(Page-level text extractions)

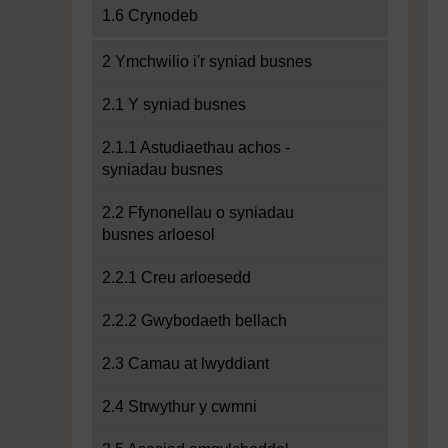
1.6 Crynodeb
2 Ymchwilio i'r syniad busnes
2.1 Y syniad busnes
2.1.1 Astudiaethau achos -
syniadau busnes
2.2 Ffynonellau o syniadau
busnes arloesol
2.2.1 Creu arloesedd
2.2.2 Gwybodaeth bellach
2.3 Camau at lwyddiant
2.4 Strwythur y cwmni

--

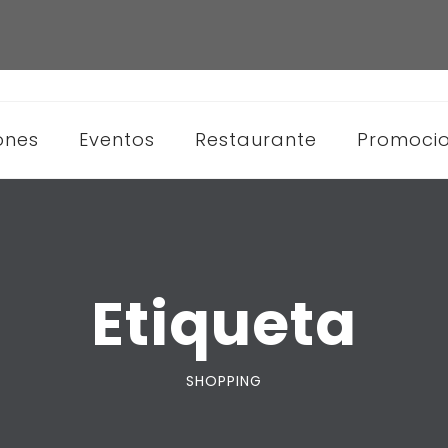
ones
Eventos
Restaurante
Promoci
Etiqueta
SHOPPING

• Exercise goal
Go through the records above, find every line with the word "syniadau", and list those lines.

• Your response
syniadau busnes
2.2 Ffynonellau o syniadau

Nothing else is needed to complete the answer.